Once upon a time I also thought I needed someone to help me, someone to save me. Why couldn’t I just get up and save myself? Even if I would’ve failed, the point would be that I tried. Sometimes as a person you just need to be honest with yourself and do it for yourself. I’m not saying don’t ask for help, no. I’m just saying try it on your own and see how it goes before you depend on others.

We all have our own things to deal with and as much as we would like to help others , we first need to help ourselves. We need to gather up the courage to start a business instead of hoping someone will hire us. We must just master the courage to speak to that special someone with dimples and that oh so charming smile instead of sending our friends over to do it. In this life people can be there for you and at some point people can leave you. There are many reasons why people leave. That’s not what I’m focusing on. What I’m trying to show you is that people don’t always need to be with you or they won’t always be with you . One day you will be on your own. The question is when your support system leaves you one day how will you survive? How will you know that you need to cross your t’s and dot your i’s. If you are so used to people doing things for you when will you ever do anything for yourself. When will you grow up?

Trust me if I had my own Batman to fix every single mess I’ve made then I’d be the happiest person around but I’d also be the most useless person around too. What would I be good at? How would ie know my talents ? How would I learn from any mistake and how would I make mistakes in the first place because as long as Batman is there I wouldn’t need to do anything. I’d just need to breathe.

Heroes are good for a certain period in time. The same way as asking for help. You can only ask for so much. You can’t keep asking for help on things you know and you are good at. Yes, you can ask for advice and listen to certain opinions and even put those to work. That doesn’t mean you should become a leech.
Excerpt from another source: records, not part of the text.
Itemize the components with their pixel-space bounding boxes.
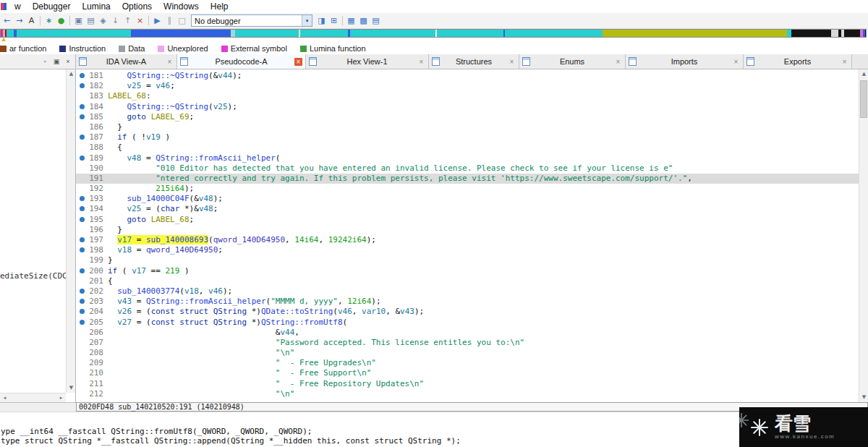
tab-close-icon[interactable]: × <box>166 58 174 66</box>
code-token: 215i64 <box>156 184 184 193</box>
panel-restore-icon[interactable]: ▫ <box>40 56 50 67</box>
code-line-189[interactable]: 189 v48 = QString::fromAscii_helper( <box>76 153 868 163</box>
windows-list-icon[interactable]: ▣ <box>72 15 85 27</box>
tab-structures[interactable]: Structures× <box>429 54 519 69</box>
code-line-188[interactable]: 188 { <box>76 142 868 153</box>
cancel-icon[interactable]: × <box>134 15 146 27</box>
code-line-195[interactable]: 195 goto LABEL_68; <box>76 215 868 225</box>
code-line-191[interactable]: 191 "ntered correctly and try again. If … <box>76 174 868 184</box>
scroll-down-icon[interactable]: ▼ <box>67 383 76 393</box>
panel-maximize-icon[interactable]: ▣ <box>51 56 61 67</box>
tab-enums[interactable]: Enums× <box>519 54 626 69</box>
code-line-200[interactable]: 200if ( v17 == 219 ) <box>76 266 868 276</box>
text-view-icon[interactable]: A <box>25 15 38 27</box>
toolbar-items: ←→A∗●▣▤◈↓↑×▶∥□No debugger▾◨⊞▦▩▤ <box>1 14 382 27</box>
scroll-left-icon[interactable]: ◂ <box>0 393 9 402</box>
scroll-right-icon[interactable]: ▸ <box>56 393 66 402</box>
output-window[interactable]: ype __int64 __fastcall QString::fromUtf8… <box>0 412 868 447</box>
left-panel-item[interactable]: ediateSize(CDC * <box>0 271 76 281</box>
stop-process-icon[interactable]: □ <box>176 15 188 27</box>
pause-process-icon[interactable]: ∥ <box>163 15 176 27</box>
code-line-181[interactable]: 181 QString::~QString(&v44); <box>76 71 868 81</box>
code-line-211[interactable]: 211 " - Free Repository Updates\n" <box>76 379 868 389</box>
code-line-192[interactable]: 192 215i64); <box>76 184 868 194</box>
menu-item-w[interactable]: w <box>9 1 27 12</box>
patch-icon[interactable]: ∗ <box>43 15 55 27</box>
tab-exports[interactable]: Exports× <box>744 54 852 69</box>
pseudocode-view[interactable]: 181 QString::~QString(&v44);182 v25 = v4… <box>76 69 868 402</box>
record-icon[interactable]: ● <box>55 15 67 27</box>
breakpoints-icon[interactable]: ▦ <box>345 15 357 27</box>
start-process-icon[interactable]: ▶ <box>151 15 163 27</box>
left-panel-hscrollbar[interactable]: ◂ ▸ <box>0 393 66 402</box>
tab-close-icon[interactable]: × <box>417 58 425 66</box>
tab-pseudocode-a[interactable]: Pseudocode-A× <box>177 54 306 69</box>
tab-close-icon[interactable]: × <box>614 58 622 66</box>
code-line-208[interactable]: 208 "\n" <box>76 348 868 358</box>
code-line-193[interactable]: 193 sub_14000C04F(&v48); <box>76 194 868 204</box>
code-line-207[interactable]: 207 "Password accepted. This license ent… <box>76 338 868 348</box>
navigation-band[interactable] <box>0 29 867 38</box>
scrollbar-thumb[interactable] <box>860 80 867 118</box>
step-over-icon[interactable]: ⊞ <box>328 15 340 27</box>
line-number: 181 <box>76 71 108 81</box>
legend-label: Unexplored <box>167 44 208 53</box>
panel-close-icon[interactable]: × <box>63 56 73 67</box>
code-line-199[interactable]: 199} <box>76 255 868 265</box>
jump-down-icon[interactable]: ↓ <box>109 15 122 27</box>
legend-item-ar-function: ar function <box>0 44 46 53</box>
menu-item-lumina[interactable]: Lumina <box>76 1 116 12</box>
scroll-down-icon[interactable]: ▼ <box>859 393 868 402</box>
step-into-icon[interactable]: ◨ <box>315 15 328 27</box>
code-line-197[interactable]: 197 v17 = sub_140008693(qword_140D64950,… <box>76 235 868 245</box>
left-panel-vscrollbar[interactable]: ▲ ▼ <box>66 69 75 393</box>
code-line-196[interactable]: 196 } <box>76 225 868 235</box>
code-line-201[interactable]: 201{ <box>76 276 868 286</box>
tab-imports[interactable]: Imports× <box>626 54 744 69</box>
jump-up-icon[interactable]: ↑ <box>122 15 134 27</box>
names-icon[interactable]: ◈ <box>97 15 109 27</box>
segments-icon[interactable]: ▤ <box>85 15 97 27</box>
code-line-204[interactable]: 204 v26 = (const struct QString *)QDate:… <box>76 307 868 317</box>
code-line-212[interactable]: 212 "\n" <box>76 389 868 399</box>
code-line-182[interactable]: 182 v25 = v46; <box>76 81 868 91</box>
code-line-203[interactable]: 203 v43 = QString::fromAscii_helper("MMM… <box>76 297 868 307</box>
chevron-down-icon[interactable]: ▾ <box>302 15 312 26</box>
code-line-194[interactable]: 194 v25 = (char *)&v48; <box>76 204 868 214</box>
tab-close-icon[interactable]: × <box>508 58 516 66</box>
tab-hex-view-1[interactable]: Hex View-1× <box>306 54 429 69</box>
code-line-190[interactable]: 190 "010 Editor has detected that you ha… <box>76 163 868 174</box>
code-line-183[interactable]: 183LABEL_68: <box>76 91 868 101</box>
code-line-210[interactable]: 210 " - Free Support\n" <box>76 368 868 378</box>
jump-forward-icon[interactable]: → <box>13 15 25 27</box>
debugger-select[interactable]: No debugger▾ <box>191 14 312 27</box>
scroll-up-icon[interactable]: ▲ <box>859 69 868 79</box>
jump-back-icon[interactable]: ← <box>1 15 13 27</box>
code-line-206[interactable]: 206 &v44, <box>76 328 868 338</box>
code-token: ( <box>333 307 338 316</box>
code-line-187[interactable]: 187 if ( !v19 ) <box>76 132 868 142</box>
menu-item-windows[interactable]: Windows <box>158 1 205 12</box>
call-stack-icon[interactable]: ▤ <box>370 15 382 27</box>
tab-close-icon[interactable]: × <box>294 58 302 66</box>
scroll-up-icon[interactable]: ▲ <box>67 69 76 79</box>
code-line-202[interactable]: 202 sub_140003774(v18, v46); <box>76 286 868 297</box>
tab-close-icon[interactable]: × <box>841 58 848 66</box>
address-dot <box>80 289 85 294</box>
tab-close-icon[interactable]: × <box>732 58 740 66</box>
code-token: "\n" <box>276 389 295 399</box>
code-vscrollbar[interactable]: ▲ ▼ <box>859 69 868 402</box>
legend-label: Lumina function <box>310 44 366 53</box>
menu-item-options[interactable]: Options <box>116 1 158 12</box>
trace-window-icon[interactable]: ▩ <box>357 15 370 27</box>
code-line-185[interactable]: 185 goto LABEL_69; <box>76 112 868 122</box>
code-line-205[interactable]: 205 v27 = (const struct QString *)QStrin… <box>76 318 868 328</box>
menu-item-help[interactable]: Help <box>205 1 234 12</box>
code-line-186[interactable]: 186 } <box>76 122 868 132</box>
tab-ida-view-a[interactable]: IDA View-A× <box>76 54 177 69</box>
code-line-209[interactable]: 209 " - Free Upgrades\n" <box>76 358 868 368</box>
menu-item-debugger[interactable]: Debugger <box>27 1 77 12</box>
code-line-184[interactable]: 184 QString::~QString(v25); <box>76 102 868 112</box>
code-line-198[interactable]: 198 v18 = qword_140D64950; <box>76 245 868 255</box>
navband-segment <box>603 30 787 37</box>
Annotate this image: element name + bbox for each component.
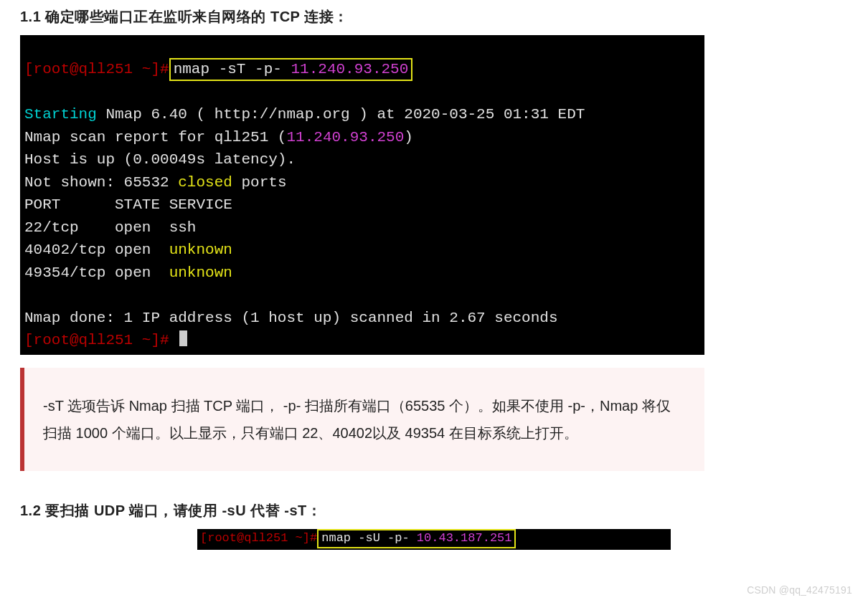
- notshown-suffix: ports: [232, 174, 287, 191]
- service-unknown: unknown: [169, 265, 232, 281]
- service-unknown: unknown: [169, 242, 232, 258]
- report-suffix: ): [404, 129, 413, 146]
- command-text: nmap -sU -p-: [321, 531, 417, 545]
- command-text: nmap -sT -p-: [174, 61, 291, 77]
- note-text: -sT 选项告诉 Nmap 扫描 TCP 端口， -p- 扫描所有端口（6553…: [43, 398, 671, 441]
- port-header: PORT STATE SERVICE: [24, 196, 232, 213]
- command-ip: 11.240.93.250: [291, 61, 408, 77]
- starting-word: Starting: [24, 106, 97, 123]
- notshown-prefix: Not shown: 65532: [24, 174, 178, 191]
- done-line: Nmap done: 1 IP address (1 host up) scan…: [24, 310, 558, 326]
- command-ip: 10.43.187.251: [417, 531, 512, 545]
- watermark: CSDN @qq_42475191: [747, 584, 852, 596]
- host-line: Host is up (0.00049s latency).: [24, 151, 296, 168]
- prompt: [root@qll251 ~]#: [200, 531, 317, 545]
- closed-word: closed: [178, 174, 232, 191]
- report-ip: 11.240.93.250: [286, 129, 404, 146]
- terminal-nmap-udp: [root@qll251 ~]#nmap -sU -p- 10.43.187.2…: [197, 529, 671, 550]
- port-row: 22/tcp open: [24, 219, 169, 236]
- prompt-end: [root@qll251 ~]#: [24, 332, 178, 348]
- heading-1-1: 1.1 确定哪些端口正在监听来自网络的 TCP 连接：: [20, 7, 848, 27]
- note-block: -sT 选项告诉 Nmap 扫描 TCP 端口， -p- 扫描所有端口（6553…: [20, 368, 704, 471]
- prompt: [root@qll251 ~]#: [24, 61, 169, 77]
- service-ssh: ssh: [169, 219, 197, 236]
- heading-1-2: 1.2 要扫描 UDP 端口，请使用 -sU 代替 -sT：: [20, 501, 848, 520]
- starting-rest: Nmap 6.40 ( http://nmap.org ) at 2020-03…: [97, 106, 585, 123]
- report-prefix: Nmap scan report for qll251 (: [24, 129, 286, 146]
- port-row: 40402/tcp open: [24, 242, 169, 258]
- port-row: 49354/tcp open: [24, 265, 169, 281]
- cursor-icon: [179, 330, 187, 346]
- terminal-nmap-tcp: [root@qll251 ~]#nmap -sT -p- 11.240.93.2…: [20, 35, 704, 355]
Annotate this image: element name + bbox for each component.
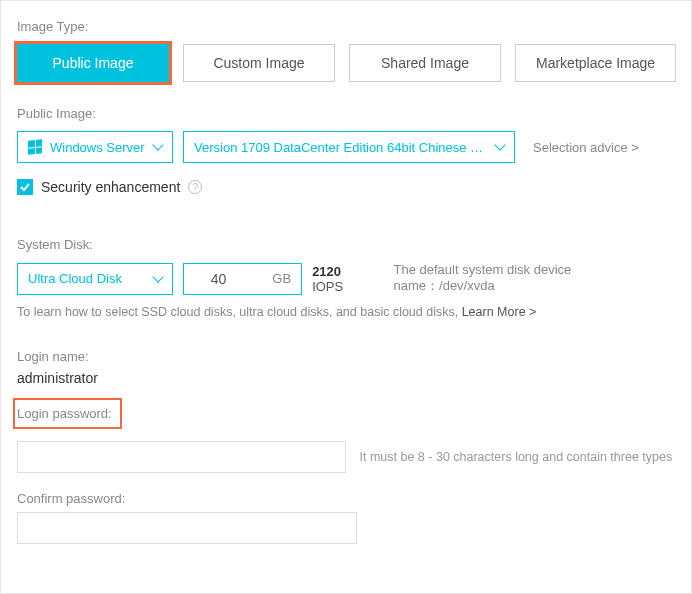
login-password-label: Login password: [17,402,118,425]
selection-advice-link[interactable]: Selection advice > [533,140,639,155]
security-row: Security enhancement ? [17,179,675,195]
learn-more-link[interactable]: Learn More > [462,305,537,319]
security-checkbox[interactable] [17,179,33,195]
os-dropdown-label: Windows Server [50,140,145,155]
tab-marketplace-image[interactable]: Marketplace Image [515,44,676,82]
iops-value: 2120 [312,264,341,279]
help-icon[interactable]: ? [188,180,202,194]
version-dropdown[interactable]: Version 1709 DataCenter Edition 64bit Ch… [183,131,515,163]
login-name-label: Login name: [17,349,675,364]
iops-text: 2120 IOPS [312,264,375,294]
chevron-down-icon [494,139,505,150]
windows-icon [28,140,42,154]
confirm-password-row [17,512,675,544]
login-password-input[interactable] [17,441,346,473]
confirm-password-label: Confirm password: [17,491,675,506]
disk-size-field[interactable]: GB [183,263,303,295]
system-disk-label: System Disk: [17,237,675,252]
public-image-label: Public Image: [17,106,675,121]
chevron-down-icon [152,271,163,282]
learn-more-row: To learn how to select SSD cloud disks, … [17,305,675,319]
system-disk-row: Ultra Cloud Disk GB 2120 IOPS The defaul… [17,262,675,295]
tab-shared-image[interactable]: Shared Image [349,44,501,82]
learn-more-text: To learn how to select SSD cloud disks, … [17,305,462,319]
iops-label: IOPS [312,279,343,294]
disk-type-dropdown[interactable]: Ultra Cloud Disk [17,263,173,295]
security-label: Security enhancement [41,179,180,195]
public-image-row: Windows Server Version 1709 DataCenter E… [17,131,675,163]
disk-type-label: Ultra Cloud Disk [28,271,122,286]
chevron-down-icon [152,139,163,150]
confirm-password-input[interactable] [17,512,357,544]
check-icon [19,181,31,193]
tab-public-image[interactable]: Public Image [17,44,169,82]
tab-custom-image[interactable]: Custom Image [183,44,335,82]
image-type-label: Image Type: [17,19,675,34]
image-type-tabs: Public Image Custom Image Shared Image M… [17,44,675,82]
disk-size-unit: GB [272,271,291,286]
login-password-hint: It must be 8 - 30 characters long and co… [360,450,675,464]
os-dropdown[interactable]: Windows Server [17,131,173,163]
login-name-value: administrator [17,370,675,386]
login-password-row: It must be 8 - 30 characters long and co… [17,441,675,473]
version-dropdown-label: Version 1709 DataCenter Edition 64bit Ch… [194,140,483,155]
device-name-hint: The default system disk device name：/dev… [394,262,675,295]
disk-size-input[interactable] [194,271,244,287]
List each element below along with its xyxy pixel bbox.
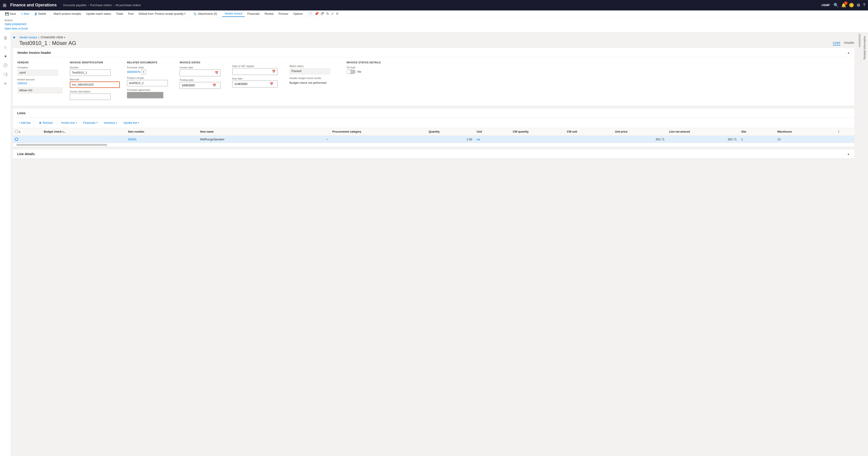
match-product-receipts-button[interactable]: Match product receipts [51,11,83,17]
tab-lines[interactable]: Lines [833,41,840,46]
col-head-budget-check[interactable]: Budget check r... [41,128,126,136]
new-button[interactable]: + New [19,11,31,17]
add-line-button[interactable]: + Add line [16,120,33,125]
invoice-date-text[interactable] [180,70,214,76]
description-input[interactable] [70,93,111,100]
col-head-unit[interactable]: Unit [474,128,510,136]
new-icon: + [21,12,23,16]
invoice-date-input[interactable]: 📅 [180,69,220,76]
totals-button[interactable]: Totals [114,11,125,17]
remove-button[interactable]: 🗑 Remove [37,120,55,125]
select-all-checkbox[interactable] [15,130,18,133]
col-head-item-number[interactable]: Item number [126,128,198,136]
page-breadcrumb-label[interactable]: Vendor invoice [19,36,37,39]
scroll-thumb[interactable] [859,34,861,47]
due-date-cal-icon[interactable]: 📅 [269,81,274,87]
col-head-line-net-amount[interactable]: Line net amount [667,128,739,136]
vat-date-cal-icon[interactable]: 📅 [271,69,277,74]
vendor-invoice-header-toggle[interactable]: Vendor invoice header ▲ [13,48,855,57]
invoice-date-label: Invoice date [180,66,225,69]
due-date-text[interactable] [232,81,269,87]
col-head-unit-price[interactable]: Unit price [613,128,667,136]
table-row[interactable]: D0001 MidRangeSpeaker ▾ 1.00 [13,136,855,143]
po-add-btn[interactable]: + [141,69,146,74]
resize-icon[interactable]: ⤢ [331,11,334,16]
breadcrumb-accounts-payable[interactable]: Accounts payable [63,3,86,7]
vat-date-input[interactable]: 📅 [232,68,278,75]
row-radio[interactable] [15,138,18,141]
sidebar-list-icon[interactable]: ≡ [1,80,9,88]
close-window-icon[interactable]: ✕ [336,11,339,16]
save-button[interactable]: 💾 Save [3,11,18,17]
ribbon-sep-4 [306,11,307,17]
sidebar-home-icon[interactable]: ⌂ [1,43,9,51]
posting-date-input[interactable]: 📅 [180,82,220,89]
update-line-button[interactable]: Update line ▾ [121,120,142,125]
financials-tab[interactable]: Financials [245,11,262,17]
breadcrumb-all-purchase-orders[interactable]: All purchase orders [116,3,141,7]
inventory-button[interactable]: Inventory ▾ [102,120,119,125]
open-lines-excel-link[interactable]: Open lines in Excel [4,27,29,31]
vendor-invoice-tab[interactable]: Vendor invoice [222,11,245,17]
col-head-site[interactable]: Site [739,128,775,136]
save-doc-icon[interactable]: 📄 [308,11,313,16]
section-collapse-icon[interactable]: ▲ [847,51,850,54]
invoice-line-button[interactable]: Invoice line ▾ [59,120,79,125]
review-tab[interactable]: Review [262,11,276,17]
remove-icon: 🗑 [39,121,42,124]
posting-date-text[interactable] [180,82,212,89]
line-details-collapse-icon[interactable]: ▲ [847,152,850,155]
on-hold-toggle[interactable] [347,69,355,74]
pin-icon[interactable]: 📌 [314,11,319,16]
tab-header[interactable]: Header [844,41,855,46]
grid-icon[interactable]: ⊞ [3,2,7,8]
col-head-cw-quantity[interactable]: CW quantity [510,128,565,136]
horizontal-scrollbar[interactable] [16,144,107,146]
process-tab[interactable]: Process [276,11,290,17]
vat-date-text[interactable] [232,68,271,75]
item-name-expand[interactable]: ▾ [327,138,328,141]
barcode-input[interactable] [70,82,120,88]
col-head-cw-unit[interactable]: CW unit [564,128,613,136]
refresh-icon[interactable]: ↻ [326,11,329,16]
notification-icon[interactable]: 🔔 1 [841,3,846,8]
filter-icon[interactable]: ⚑ [13,36,16,39]
col-head-quantity[interactable]: Quantity [426,128,474,136]
standard-view-selector[interactable]: STANDARD VIEW ▾ [40,36,65,39]
sidebar-clock-icon[interactable]: 🕐 [1,61,9,69]
col-head-more[interactable]: ⋮ [835,128,855,136]
due-date-input[interactable]: 📅 [232,81,278,87]
invoice-date-cal-icon[interactable]: 📅 [214,70,219,76]
options-tab[interactable]: Options [291,11,305,17]
attachments-button[interactable]: 📎 Attachments (0) [191,11,219,17]
copy-window-icon[interactable]: 🗗 [321,12,324,16]
financials-button[interactable]: Financials ▾ [81,120,100,125]
post-button[interactable]: Post [126,11,136,17]
sidebar-star-icon[interactable]: ★ [1,52,9,60]
lines-section-header[interactable]: Lines [13,109,855,118]
breadcrumb-purchase-orders[interactable]: Purchase orders [90,3,112,7]
search-icon[interactable]: 🔍 [834,3,838,8]
sidebar-bookmark-icon[interactable]: 📑 [1,70,9,79]
company-input[interactable] [17,69,58,76]
col-head-warehouse[interactable]: Warehouse [775,128,835,136]
smiley-icon[interactable]: 🙂 [849,3,854,8]
sidebar-menu-icon[interactable]: ☰ [1,34,9,42]
apply-prepayment-link[interactable]: Apply prepayment [4,22,29,26]
related-info-label[interactable]: Related information [861,32,868,63]
line-details-header[interactable]: Line details ▲ [13,149,855,159]
col-head-procurement[interactable]: Procurement category [330,128,426,136]
delete-button[interactable]: 🗑 Delete [32,11,49,17]
row-unit-link[interactable]: ea [477,138,480,141]
default-from-button[interactable]: Default from: Product receipt quantity ▾ [136,11,188,17]
po-value[interactable]: 00000976 [127,70,140,74]
number-input[interactable] [70,69,111,76]
invoice-account-value[interactable]: 100010 [17,82,63,85]
product-receipt-input[interactable] [127,80,168,86]
update-match-status-button[interactable]: Update match status [84,11,114,17]
help-icon[interactable]: ? [863,3,865,7]
posting-date-cal-icon[interactable]: 📅 [212,83,217,88]
row-item-number-link[interactable]: D0001 [128,138,136,141]
col-head-item-name[interactable]: Item name [198,128,330,136]
settings-icon[interactable]: ⚙ [857,3,860,8]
Save yourself once in a while . Be independent , take a chance, fall off and get back up. I always do my happy dance when I’ve actually completed or achieved something on my own. So imagine doing your own happy dance when you finally achieve something without being nagged, pushed or better yet, without Batman. There is nothing wrong with asking for help but there is also nothing wrong with doing it yourself. Who knows you might also develop your own happy dance.